Cos’è la SEO e come funziona Google Search
La Search Engine Optimization (SEO) è il processo che mira ad aumentare la visibilità delle pagine nei motori di ricerca per attrarre traffico più pertinente. Secondo la documentazione ufficiale di Google, la SEO aiuta i motori a comprendere i contenuti e gli utenti a trovare un sito e decidere se visitarlo attraverso la ricerca. Non si tratta semplicemente di manipolare algoritmi, ma di rendere le informazioni accessibili e comprensibili nel contesto della ricerca.
Google è un motore di ricerca automatizzato che utilizza programmi chiamati crawler per esplorare continuamente il web alla ricerca di pagine da aggiungere al proprio indice. Google Search opera in tre grandi fasi: crawling, indicizzazione e presentazione dei risultati. Nella fase di crawling, Google scarica testi, immagini e video dalle pagine trovate online. Poiché non esiste un registro centrale di tutte le pagine del web, deve scoprire continuamente URL nuovi o aggiornati.
Le tre fasi di Google Search
Durante l’indicizzazione, Google analizza testi, immagini, video e altri elementi e memorizza informazioni nel proprio indice. Cerca di capire il tema e il significato della pagina. Quando un utente effettua una ricerca, Google seleziona informazioni pertinenti alla query e presenta i risultati che i suoi sistemi considerano più utili e affidabili.
I Search Essentials di Google descrivono gli elementi fondamentali che rendono un sito idoneo a comparire nella ricerca. Non esiste una garanzia di indicizzazione, ma rispettare i requisiti tecnici e le policy crea condizioni migliori per essere scoperti e compresi. Google inoltre non accetta pagamenti per scansionare più spesso un sito o assegnargli una posizione più alta.
Perché la SEO conta per la visibilità online
Non esiste un costo diretto per comparire nei risultati organici di Google Search. Una pagina che soddisfa i requisiti tecnici minimi può essere idonea all’indicizzazione, ma ciò non significa che Google indicizzerà necessariamente ogni pagina idonea.

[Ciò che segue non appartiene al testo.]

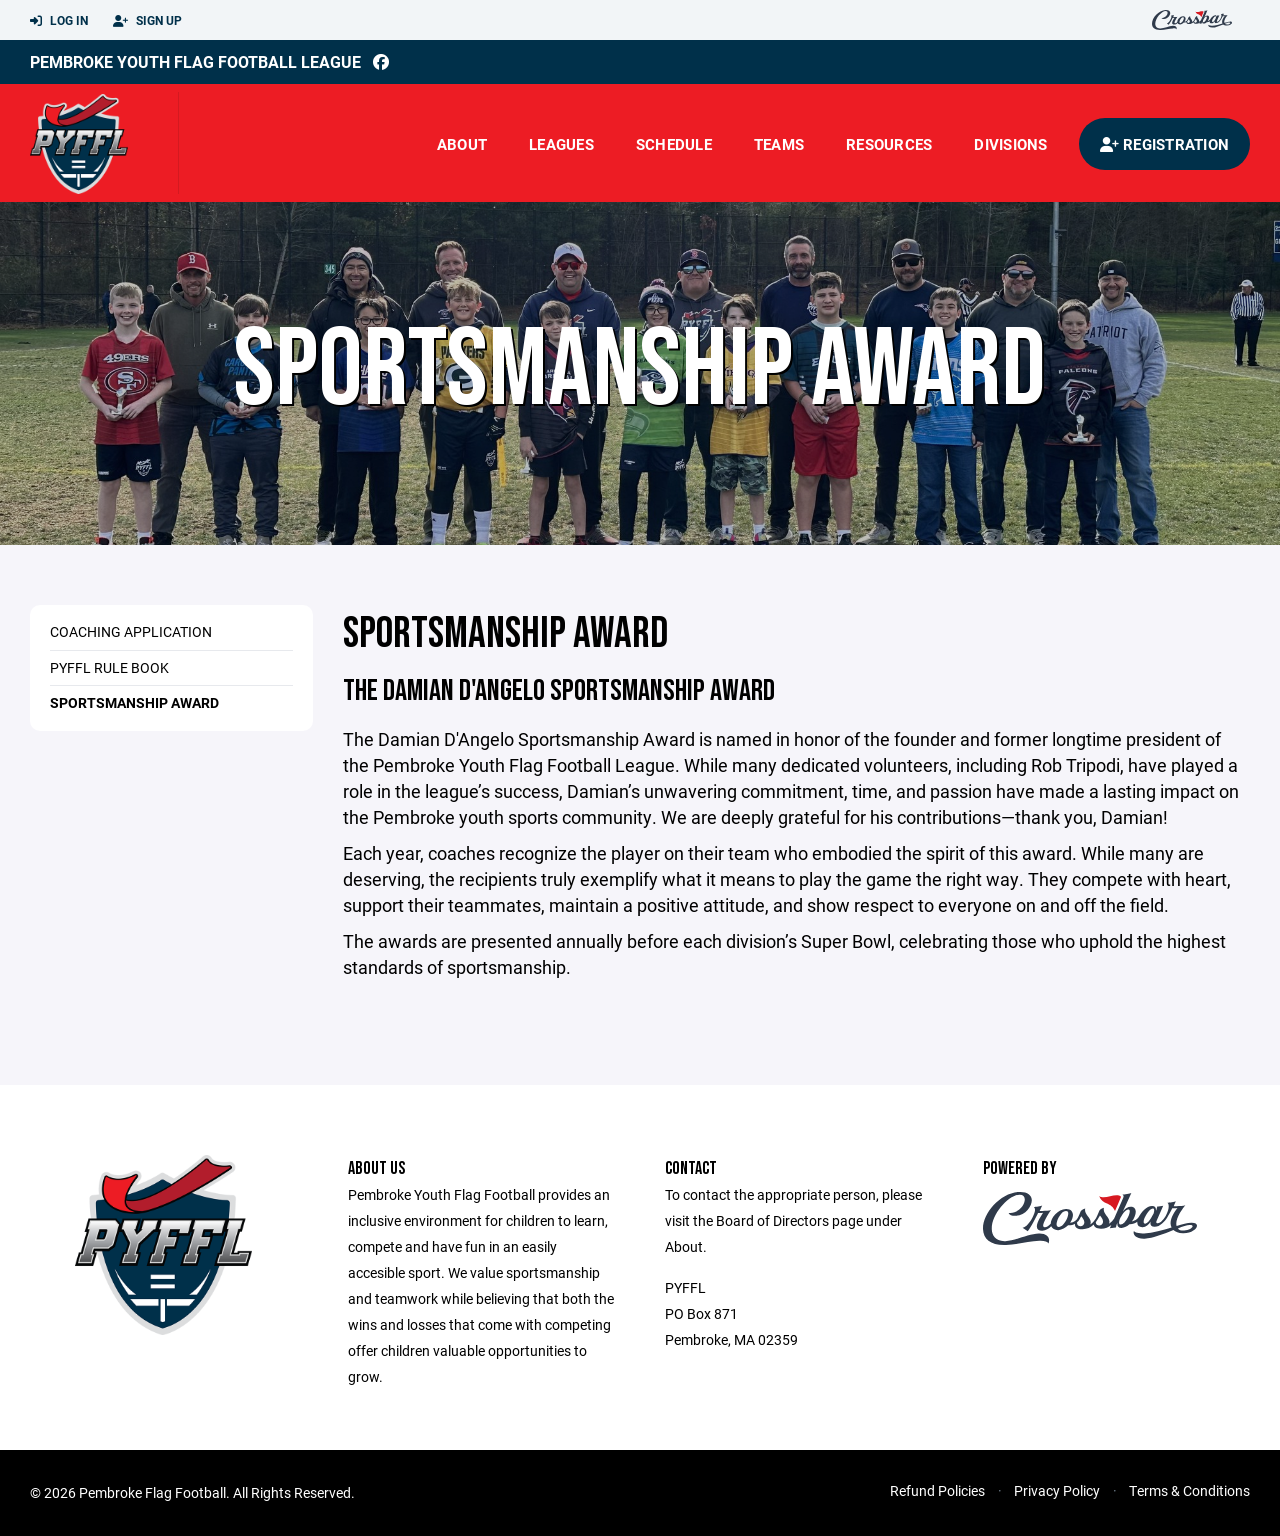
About (462, 144)
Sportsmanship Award (134, 702)
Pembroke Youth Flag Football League (195, 61)
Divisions (1010, 144)
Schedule (674, 144)
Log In (59, 21)
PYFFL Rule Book (109, 667)
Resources (889, 144)
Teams (779, 144)
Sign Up (147, 21)
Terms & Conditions (1189, 1490)
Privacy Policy (1057, 1490)
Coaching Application (131, 631)
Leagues (561, 144)
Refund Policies (937, 1490)
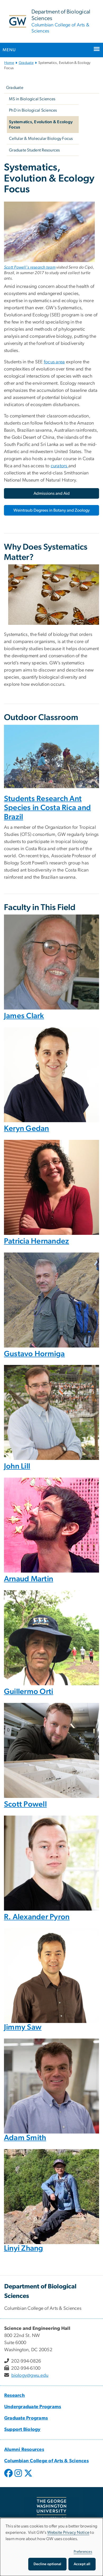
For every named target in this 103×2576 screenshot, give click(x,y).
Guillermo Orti (28, 1692)
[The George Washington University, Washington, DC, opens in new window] (51, 2508)
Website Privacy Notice (68, 2532)
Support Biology (22, 2429)
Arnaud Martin (28, 1579)
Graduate (26, 63)
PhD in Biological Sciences (33, 110)
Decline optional (47, 2564)
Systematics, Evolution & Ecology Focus (41, 124)
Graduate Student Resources (34, 150)
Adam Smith (25, 2138)
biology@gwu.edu (30, 2375)
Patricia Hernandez (36, 1241)
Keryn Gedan (26, 1128)
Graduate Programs (26, 2418)
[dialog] (51, 2547)
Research (14, 2395)
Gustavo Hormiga (34, 1354)
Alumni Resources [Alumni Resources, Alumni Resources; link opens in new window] (24, 2449)
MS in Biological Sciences (32, 99)
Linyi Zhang (23, 2248)
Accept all (82, 2564)
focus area (54, 362)
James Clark (24, 1016)
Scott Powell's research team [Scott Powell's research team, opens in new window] (29, 267)
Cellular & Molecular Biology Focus (41, 138)
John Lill (17, 1466)
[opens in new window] (9, 2477)
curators (59, 466)
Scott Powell (25, 1804)
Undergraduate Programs (32, 2406)
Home (9, 63)
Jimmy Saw (22, 2027)
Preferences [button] (83, 2552)
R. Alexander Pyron (37, 1917)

I cambiamenti richiedono tempo per riflettersi nei risultati. Alcuni effetti possono emergere in poche ore, altri dopo settimane o mesi. È quindi importante valutare il lavoro su intervalli adeguati e ricordare che non ogni modifica produce un impatto visibile.

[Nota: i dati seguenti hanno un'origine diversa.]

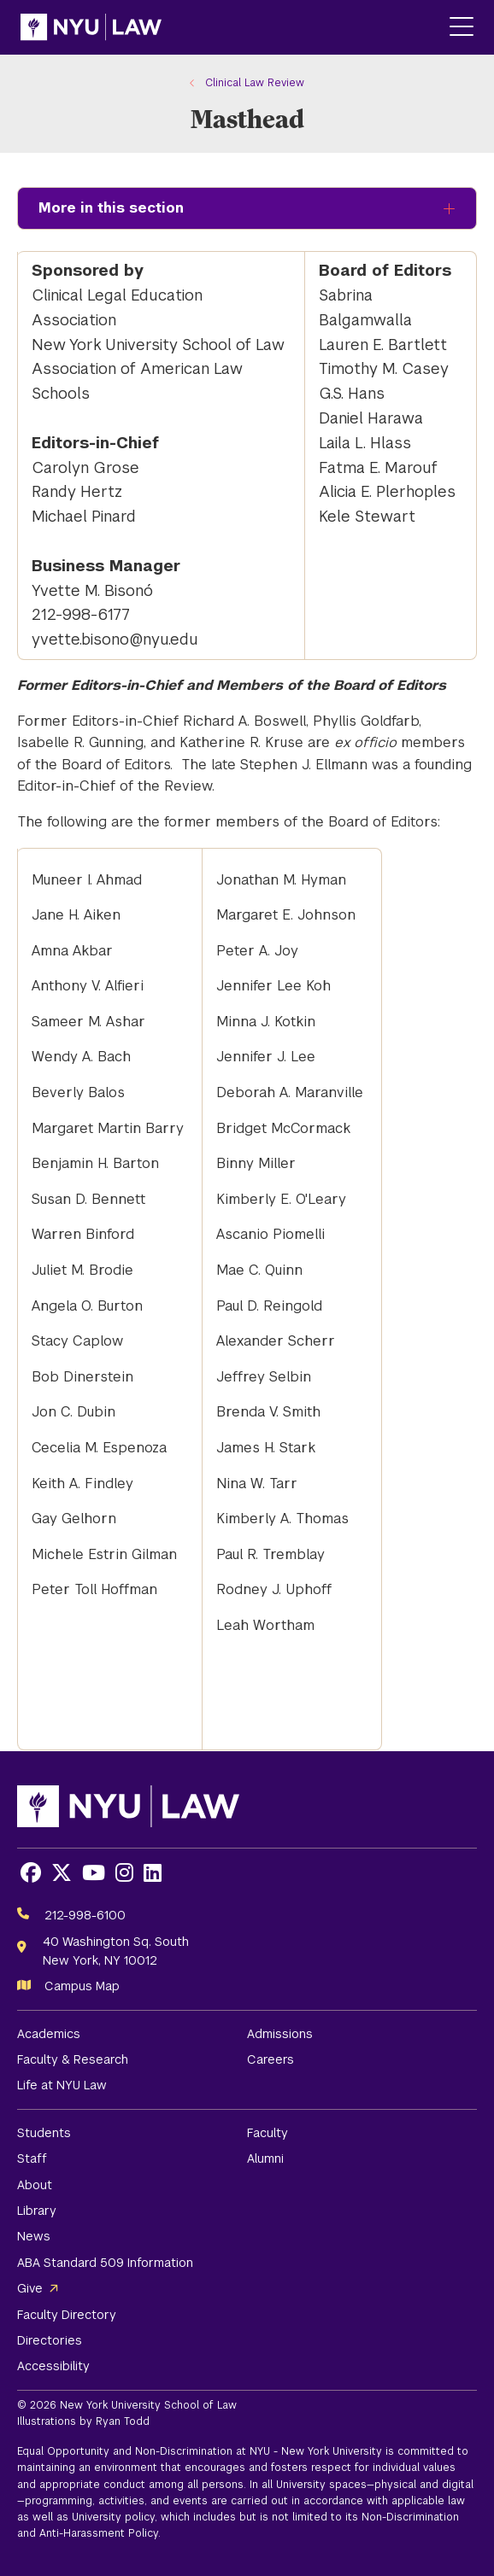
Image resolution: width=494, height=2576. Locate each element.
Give (30, 2288)
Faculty (267, 2133)
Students (44, 2133)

Crawling: come Google trova i contenuti
Google scopre molte pagine attraverso link presenti su pagine già conosciute. I link da altri siti possono nascere naturalmente nel tempo, mentre una promozione corretta può aiutare le persone a scoprire i contenuti.

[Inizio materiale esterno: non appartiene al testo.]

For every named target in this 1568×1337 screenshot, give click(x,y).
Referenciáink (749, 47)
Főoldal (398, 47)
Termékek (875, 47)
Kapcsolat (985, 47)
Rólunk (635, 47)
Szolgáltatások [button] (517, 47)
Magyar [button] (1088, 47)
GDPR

Un sitemap può facilitare la scoperta comunicando gli URL importanti del sito. Molti CMS possono generarlo automaticamente e semplificare la gestione.
Indicizzazione: come Google comprende i contenuti
Durante l’indicizzazione, Google analizza contenuti e risorse per comprendere di cosa tratta una pagina. Struttura chiara, informazioni pertinenti e relazioni esplicite tra sezioni e pagine facilitano questa interpretazione.
Presentazione dei risultati: come Google mostra il sito
Quando una persona cerca, Google ordina e presenta i risultati attraverso numerosi sistemi e segnali. Pertinenza, qualità, autorevolezza ed esperienza fanno parte delle dimensioni che possono influire su ciò che viene mostrato e su come viene presentato.